== Task goal ==
When you repeat the entries below, please keep them exact and leave out the pictures.
▽
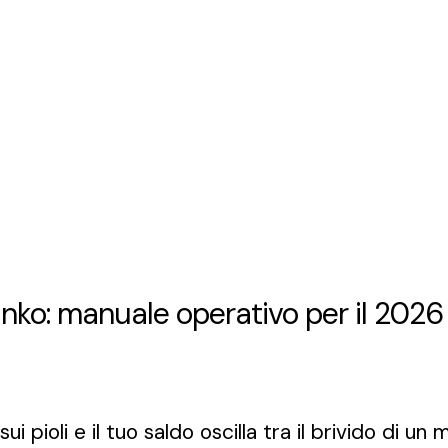
nko: manuale operativo per il 2026
ui pioli e il tuo saldo oscilla tra il brivido di u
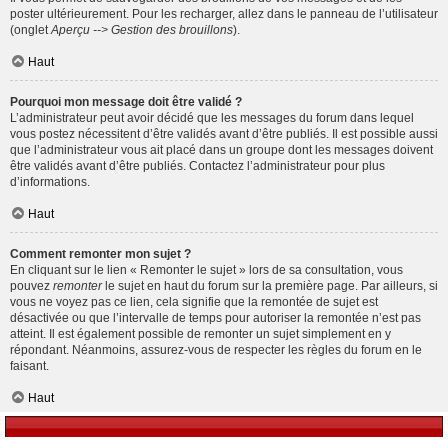
poster ultérieurement. Pour les recharger, allez dans le panneau de l’utilisateur
(onglet
Aperçu --> Gestion des brouillons
).
Haut
Pourquoi mon message doit être validé ?
L’administrateur peut avoir décidé que les messages du forum dans lequel
vous postez nécessitent d’être validés avant d’être publiés. Il est possible aussi
que l’administrateur vous ait placé dans un groupe dont les messages doivent
être validés avant d’être publiés. Contactez l’administrateur pour plus
d’informations.
Haut
Comment remonter mon sujet ?
En cliquant sur le lien « Remonter le sujet » lors de sa consultation, vous
pouvez
remonter
le sujet en haut du forum sur la première page. Par ailleurs, si
vous ne voyez pas ce lien, cela signifie que la remontée de sujet est
désactivée ou que l’intervalle de temps pour autoriser la remontée n’est pas
atteint. Il est également possible de remonter un sujet simplement en y
répondant. Néanmoins, assurez-vous de respecter les règles du forum en le
faisant.
Haut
△
== Answer section ==
nko: manuale operativo per il 2026
ui pioli e il tuo saldo oscilla tra il brivido di u
poster ultérieurement. Pour les recharger, allez dans le panneau de l’utilisateur
(onglet
Aperçu --> Gestion des brouillons
).
Haut
Pourquoi mon message doit être validé ?
L’administrateur peut avoir décidé que les messages du forum dans lequel
vous postez nécessitent d’être validés avant d’être publiés. Il est possible aussi
que l’administrateur vous ait placé dans un groupe dont les messages doivent
être validés avant d’être publiés. Contactez l’administrateur pour plus
d’informations.
Haut
Comment remonter mon sujet ?
En cliquant sur le lien « Remonter le sujet » lors de sa consultation, vous
pouvez
remonter
le sujet en haut du forum sur la première page. Par ailleurs, si
vous ne voyez pas ce lien, cela signifie que la remontée de sujet est
désactivée ou que l’intervalle de temps pour autoriser la remontée n’est pas
atteint. Il est également possible de remonter un sujet simplement en y
répondant. Néanmoins, assurez-vous de respecter les règles du forum en le
faisant.
Haut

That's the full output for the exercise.